Task:
Omit the pictures, please, and give each record below again exactly.
((
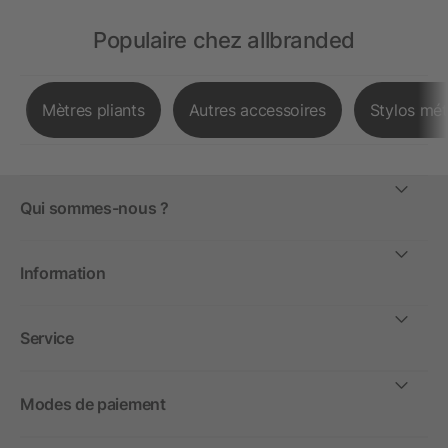
Populaire chez allbranded
Mètres pliants
Autres accessoires
Stylos mét
Qui sommes-nous ?
Information
Service
Modes de paiement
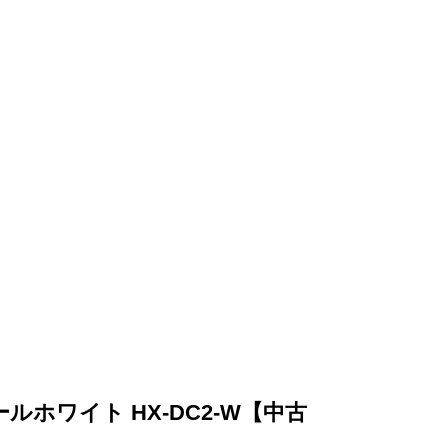
ルホワイト HX-DC2-W【中古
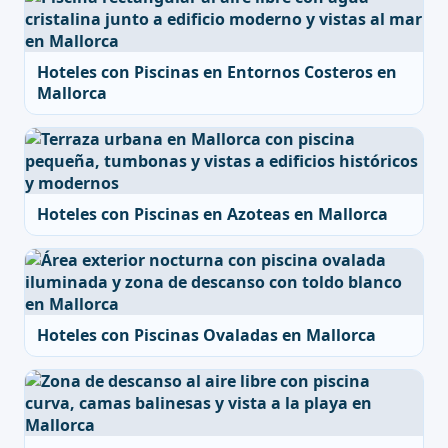
Hoteles con Piscinas en Entornos Costeros en
Mallorca
Hoteles con Piscinas en Azoteas en Mallorca
Hoteles con Piscinas Ovaladas en Mallorca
))
Result of this task:
Populaire chez allbranded
Mètres pliants
Autres accessoires
Stylos mét
Qui sommes-nous ?
Information
Service
Modes de paiement
ルホワイト HX-DC2-W【中古
Hoteles con Piscinas en Entornos Costeros en
Mallorca
Hoteles con Piscinas en Azoteas en Mallorca
Hoteles con Piscinas Ovaladas en Mallorca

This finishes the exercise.